Problem to work on:
In the records below, repeat word for word only the lines starting at the one that contains "22. Bao Tien Mot Mo Binh Yen?" and ending at the one that contains "use, people stay", pictures excluded.

Data for the task:
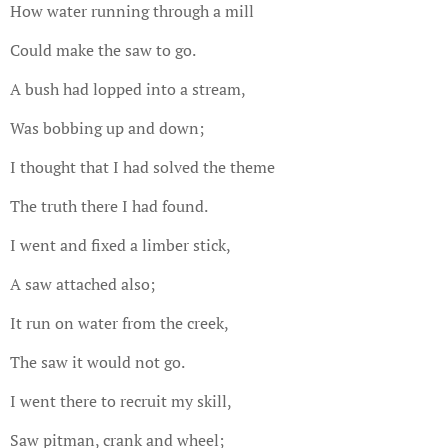
How water running through a mill
Could make the saw to go.
A bush had lopped into a stream,
Was bobbing up and down;
I thought that I had solved the theme
The truth there I had found.
I went and fixed a limber stick,
A saw attached also;
It run on water from the creek,
The saw it would not go.
I went there to recruit my skill,
Saw pitman, crank and wheel;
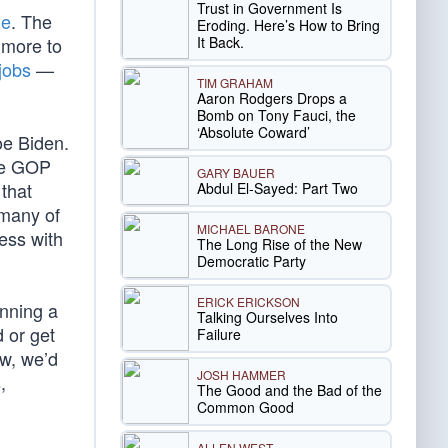
Trust in Government Is
ge
. The
Eroding. Here’s How to Bring
It Back.
 more to
 jobs
—
TIM GRAHAM
Aaron Rodgers Drops a
Bomb on Tony Fauci, the
‘Absolute Coward’
oe Biden.
the GOP
GARY BAUER
 that
Abdul El-Sayed: Part Two
 many of
MICHAEL BARONE
ress with
The Long Rise of the New
Democratic Party
ERICK ERICKSON
nning a
Talking Ourselves Into
 or get
Failure
ow, we’d
JOSH HAMMER
,
The Good and the Bad of the
Common Good
ALLEN WEST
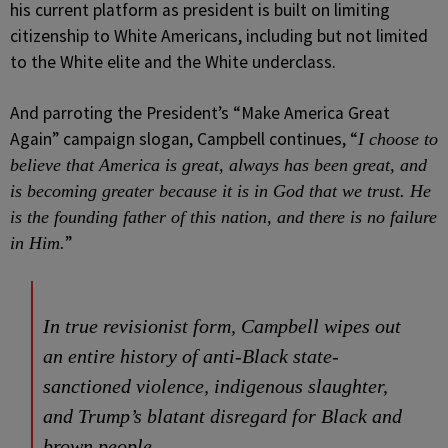
his current platform as president is built on limiting
citizenship to White Americans, including but not limited
to the White elite and the White underclass.
And parroting the President’s “Make America Great
Again” campaign slogan, Campbell continues, “
I choose to
believe that America is great, always has been great, and
is becoming greater because it is in God that we trust. He
is the founding father of this nation, and there is no failure
”
in Him.
In true revisionist form, Campbell wipes out
an entire history of anti-Black state-
sanctioned violence, indigenous slaughter,
and Trump’s blatant disregard for Black and
brown people.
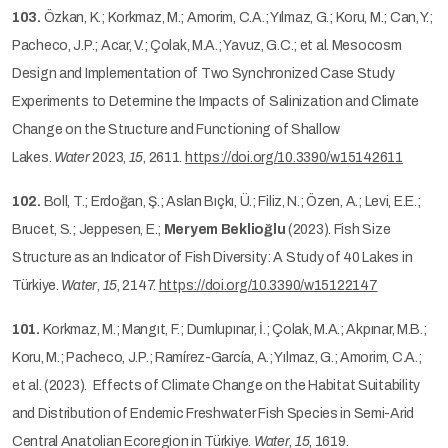
103.
Özkan, K.; Korkmaz, M.; Amorim, C.A.; Yılmaz, G.; Koru, M.; Can, Y.;
Pacheco, J.P.; Acar, V.; Çolak, M.A.; Yavuz, G.C.; et al. Mesocosm
Design and Implementation of Two Synchronized Case Study
Experiments to Determine the Impacts of Salinization and Climate
Change on the Structure and Functioning of Shallow
Lakes.
Water
2023,
15
, 2611.
https://doi.org/10.3390/w15142611
102.
Boll, T.; Erdoğan, Ş.; Aslan Bıçkı, Ü.; Filiz, N.; Özen, A.; Levi, E.E.;
Brucet, S.; Jeppesen, E.;
Meryem Beklioğlu
(2023). Fish Size
Structure as an Indicator of Fish Diversity: A Study of 40 Lakes in
Türkiye.
Water
,
15
, 2147.
https://doi.org/10.3390/w15122147
101.
Korkmaz, M.; Mangıt, F.; Dumlupınar, İ.; Çolak, M.A.; Akpınar, M.B.;
Koru, M.; Pacheco, J.P.; Ramírez-García, A.; Yılmaz, G.; Amorim, C.A.;
et al. (2023). Effects of Climate Change on the Habitat Suitability
and Distribution of Endemic Freshwater Fish Species in Semi-Arid
Central Anatolian Ecoregion in Türkiye.
Water
,
15
, 1619.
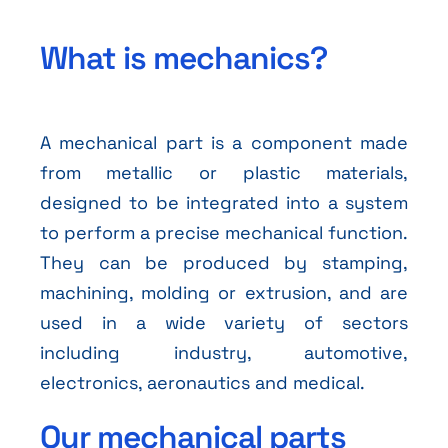
What is mechanics?
A mechanical part is a component made
from metallic or plastic materials,
designed to be integrated into a system
to perform a precise mechanical function.
They can be produced by stamping,
machining, molding or extrusion, and are
used in a wide variety of sectors
including industry, automotive,
electronics, aeronautics and medical.
Our mechanical parts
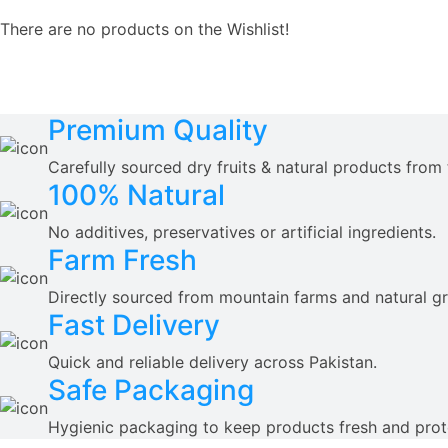
There are no products on the Wishlist!
Premium Quality
Carefully sourced dry fruits & natural products from 
100% Natural
No additives, preservatives or artificial ingredients.
Farm Fresh
Directly sourced from mountain farms and natural g
Fast Delivery
Quick and reliable delivery across Pakistan.
Safe Packaging
Hygienic packaging to keep products fresh and prot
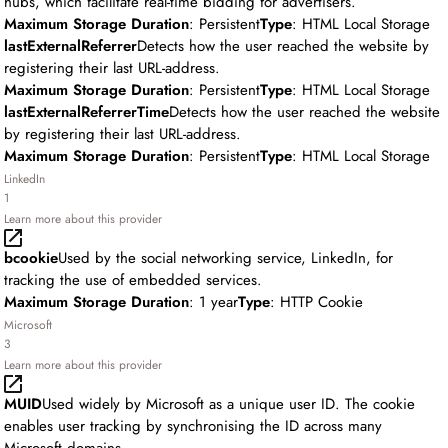
hubs, which facilitate real-time bidding for advertisers.
Maximum Storage Duration
: Persistent
Type
: HTML Local Storage
lastExternalReferrer
Detects how the user reached the website by
registering their last URL-address.
Maximum Storage Duration
: Persistent
Type
: HTML Local Storage
lastExternalReferrerTime
Detects how the user reached the website
by registering their last URL-address.
Maximum Storage Duration
: Persistent
Type
: HTML Local Storage
LinkedIn
1
Learn more about this provider
bcookie
Used by the social networking service, LinkedIn, for
tracking the use of embedded services.
Maximum Storage Duration
: 1 year
Type
: HTTP Cookie
Microsoft
3
Learn more about this provider
MUID
Used widely by Microsoft as a unique user ID. The cookie
enables user tracking by synchronising the ID across many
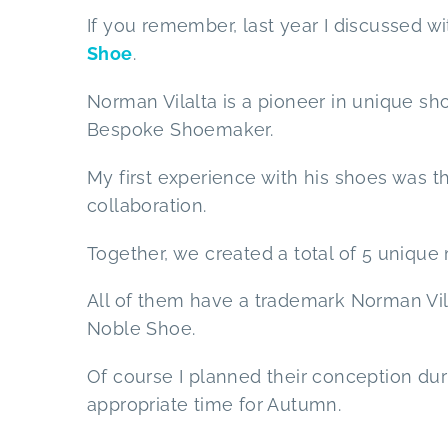
If you remember, last year I discussed w
Shoe
.
Norman Vilalta is a pioneer in unique sho
Bespoke Shoemaker.
My first experience with his shoes was t
collaboration.
Together, we created a total of 5 unique
All of them have a trademark Norman Vilal
Noble Shoe.
Of course I planned their conception dur
appropriate time for Autumn.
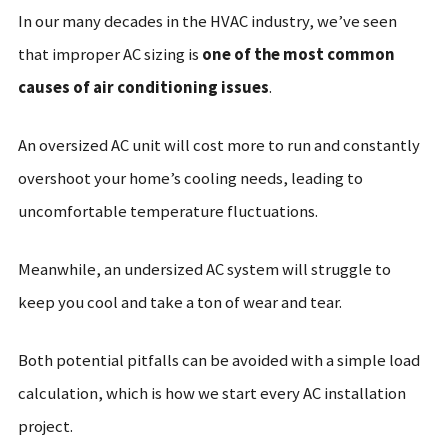
In our many decades in the HVAC industry, we’ve seen
that improper AC sizing is
one of the most common
causes of air conditioning issues
.
An oversized AC unit will cost more to run and constantly
overshoot your home’s cooling needs, leading to
uncomfortable temperature fluctuations.
Meanwhile, an undersized AC system will struggle to
keep you cool and take a ton of wear and tear.
Both potential pitfalls can be avoided with a simple load
calculation, which is how we start every AC installation
project.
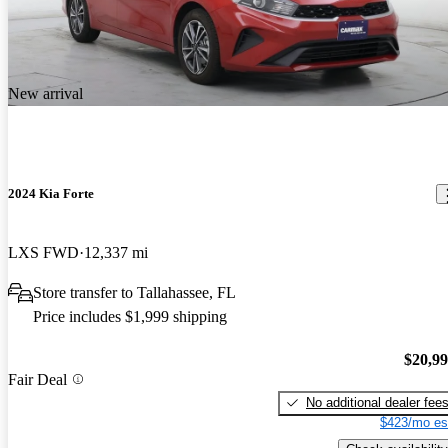
New arrival
2024 Kia Forte
LXS FWD
12,337 mi
Store transfer to Tallahassee, FL
Price includes $1,999 shipping
$20,9
Fair Deal
No additional dealer fee
$423/mo es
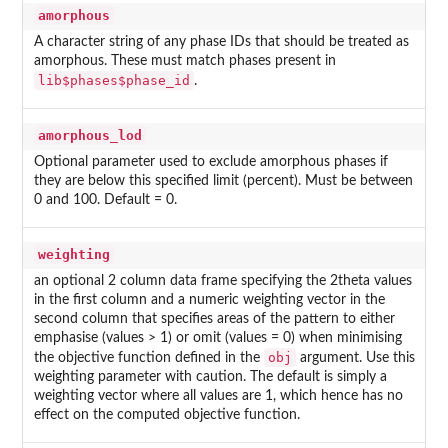
amorphous
A character string of any phase IDs that should be treated as
amorphous. These must match phases present in
lib$phases$phase_id
.
amorphous_lod
Optional parameter used to exclude amorphous phases if
they are below this specified limit (percent). Must be between
0 and 100. Default = 0.
weighting
an optional 2 column data frame specifying the 2theta values
in the first column and a numeric weighting vector in the
second column that specifies areas of the pattern to either
emphasise (values > 1) or omit (values = 0) when minimising
obj
the objective function defined in the
argument. Use this
weighting parameter with caution. The default is simply a
weighting vector where all values are 1, which hence has no
effect on the computed objective function.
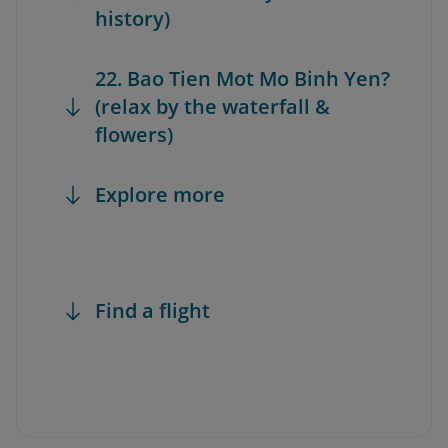
history)
22. Bao Tien Mot Mo Binh Yen?
(relax by the waterfall &
flowers)
Explore more
Find a flight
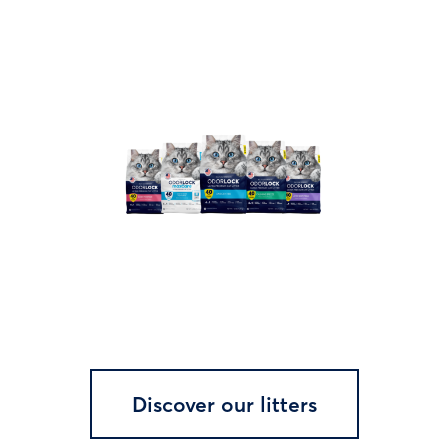
Discover our litters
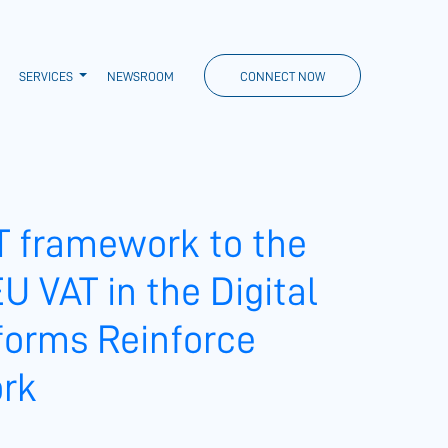
SERVICES
NEWSROOM
CONNECT NOW
T framework to the
U VAT in the Digital
eforms Reinforce
ork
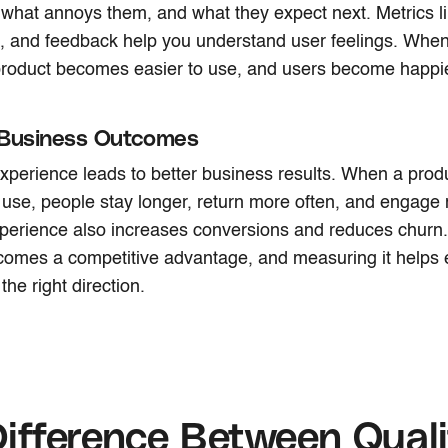
 what annoys them, and what they expect next. Metrics li
 and feedback help you understand user feelings. When y
 product becomes easier to use, and users become happ
 Business Outcomes
xperience leads to better business results. When a prod
 use, people stay longer, return more often, and engage
erience also increases conversions and reduces churn. 
omes a competitive advantage, and measuring it helps 
the right direction.
ifference Between Quali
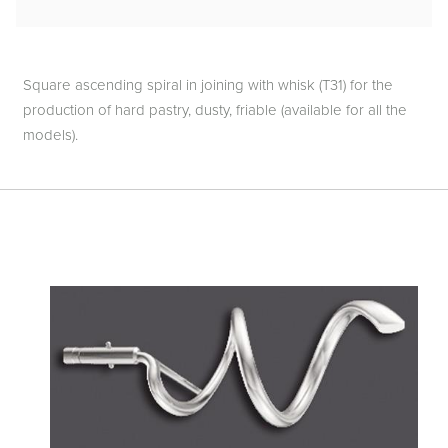
Square ascending spiral in joining with whisk (T31) for the
production of hard pastry, dusty, friable (available for all the
models).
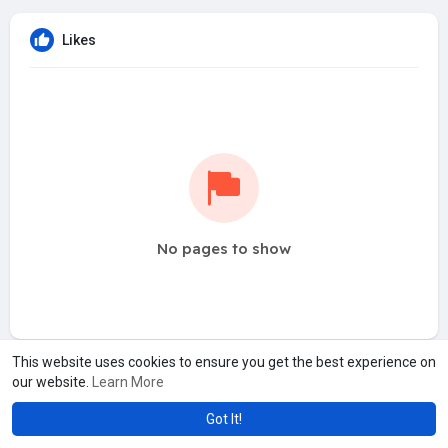
Likes
No pages to show
This website uses cookies to ensure you get the best experience on
our website.
Learn More
Got It!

Answer space:
22. Bao Tien Mot Mo Binh Yen?
(relax by the waterfall &
flowers)
Explore more
Find a flight
Discover our litters
SERVICES
NEWSROOM
CONNECT NOW
T framework to the
U VAT in the Digital
eforms Reinforce
ork
 what annoys them, and what they expect next. Metrics li
 and feedback help you understand user feelings. When y
 product becomes easier to use, and users become happ
 Business Outcomes
xperience leads to better business results. When a prod
 use, people stay longer, return more often, and engage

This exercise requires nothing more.